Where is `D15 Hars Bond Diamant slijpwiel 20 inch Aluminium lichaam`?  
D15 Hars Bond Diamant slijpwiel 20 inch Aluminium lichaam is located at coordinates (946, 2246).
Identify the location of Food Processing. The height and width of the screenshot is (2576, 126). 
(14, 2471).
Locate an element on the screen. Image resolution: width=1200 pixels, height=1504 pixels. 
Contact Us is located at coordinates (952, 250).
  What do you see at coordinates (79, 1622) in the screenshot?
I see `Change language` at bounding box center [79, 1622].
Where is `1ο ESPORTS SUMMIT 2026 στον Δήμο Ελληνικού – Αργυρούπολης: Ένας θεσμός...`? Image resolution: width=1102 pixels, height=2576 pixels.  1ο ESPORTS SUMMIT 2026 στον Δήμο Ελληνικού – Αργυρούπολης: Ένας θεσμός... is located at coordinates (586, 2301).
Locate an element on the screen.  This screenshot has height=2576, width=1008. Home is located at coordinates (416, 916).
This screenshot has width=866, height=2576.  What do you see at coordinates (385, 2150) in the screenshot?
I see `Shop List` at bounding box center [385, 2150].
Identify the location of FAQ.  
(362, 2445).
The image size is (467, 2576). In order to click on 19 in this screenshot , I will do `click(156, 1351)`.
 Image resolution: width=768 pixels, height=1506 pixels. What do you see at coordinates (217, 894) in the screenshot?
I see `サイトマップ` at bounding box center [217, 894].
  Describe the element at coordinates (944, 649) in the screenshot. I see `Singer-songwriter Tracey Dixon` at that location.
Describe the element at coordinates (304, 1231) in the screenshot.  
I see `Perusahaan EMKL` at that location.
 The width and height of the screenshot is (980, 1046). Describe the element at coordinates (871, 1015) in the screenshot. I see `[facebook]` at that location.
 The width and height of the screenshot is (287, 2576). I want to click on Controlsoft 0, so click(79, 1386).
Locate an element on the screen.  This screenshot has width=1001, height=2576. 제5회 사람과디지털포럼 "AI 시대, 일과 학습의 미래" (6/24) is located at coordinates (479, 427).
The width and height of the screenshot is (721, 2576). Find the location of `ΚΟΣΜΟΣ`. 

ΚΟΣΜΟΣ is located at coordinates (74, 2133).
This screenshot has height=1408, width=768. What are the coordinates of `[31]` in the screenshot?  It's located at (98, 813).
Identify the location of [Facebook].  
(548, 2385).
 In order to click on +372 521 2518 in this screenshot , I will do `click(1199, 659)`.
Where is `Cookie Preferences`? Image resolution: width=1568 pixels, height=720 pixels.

_____

Exercise prompt:
Please output the complete set of records above without any alteration.

Response area:
Where is `D15 Hars Bond Diamant slijpwiel 20 inch Aluminium lichaam`?  
D15 Hars Bond Diamant slijpwiel 20 inch Aluminium lichaam is located at coordinates (946, 2246).
Identify the location of Food Processing. The height and width of the screenshot is (2576, 126). 
(14, 2471).
Locate an element on the screen. Image resolution: width=1200 pixels, height=1504 pixels. 
Contact Us is located at coordinates (952, 250).
  What do you see at coordinates (79, 1622) in the screenshot?
I see `Change language` at bounding box center [79, 1622].
Where is `1ο ESPORTS SUMMIT 2026 στον Δήμο Ελληνικού – Αργυρούπολης: Ένας θεσμός...`? Image resolution: width=1102 pixels, height=2576 pixels.  1ο ESPORTS SUMMIT 2026 στον Δήμο Ελληνικού – Αργυρούπολης: Ένας θεσμός... is located at coordinates (586, 2301).
Locate an element on the screen.  This screenshot has height=2576, width=1008. Home is located at coordinates (416, 916).
This screenshot has width=866, height=2576.  What do you see at coordinates (385, 2150) in the screenshot?
I see `Shop List` at bounding box center [385, 2150].
Identify the location of FAQ.  
(362, 2445).
The image size is (467, 2576). In order to click on 19 in this screenshot , I will do `click(156, 1351)`.
 Image resolution: width=768 pixels, height=1506 pixels. What do you see at coordinates (217, 894) in the screenshot?
I see `サイトマップ` at bounding box center [217, 894].
  Describe the element at coordinates (944, 649) in the screenshot. I see `Singer-songwriter Tracey Dixon` at that location.
Describe the element at coordinates (304, 1231) in the screenshot.  
I see `Perusahaan EMKL` at that location.
 The width and height of the screenshot is (980, 1046). Describe the element at coordinates (871, 1015) in the screenshot. I see `[facebook]` at that location.
 The width and height of the screenshot is (287, 2576). I want to click on Controlsoft 0, so click(79, 1386).
Locate an element on the screen.  This screenshot has width=1001, height=2576. 제5회 사람과디지털포럼 "AI 시대, 일과 학습의 미래" (6/24) is located at coordinates (479, 427).
The width and height of the screenshot is (721, 2576). Find the location of `ΚΟΣΜΟΣ`. 

ΚΟΣΜΟΣ is located at coordinates (74, 2133).
This screenshot has height=1408, width=768. What are the coordinates of `[31]` in the screenshot?  It's located at (98, 813).
Identify the location of [Facebook].  
(548, 2385).
 In order to click on +372 521 2518 in this screenshot , I will do `click(1199, 659)`.
Where is `Cookie Preferences`? Image resolution: width=1568 pixels, height=720 pixels.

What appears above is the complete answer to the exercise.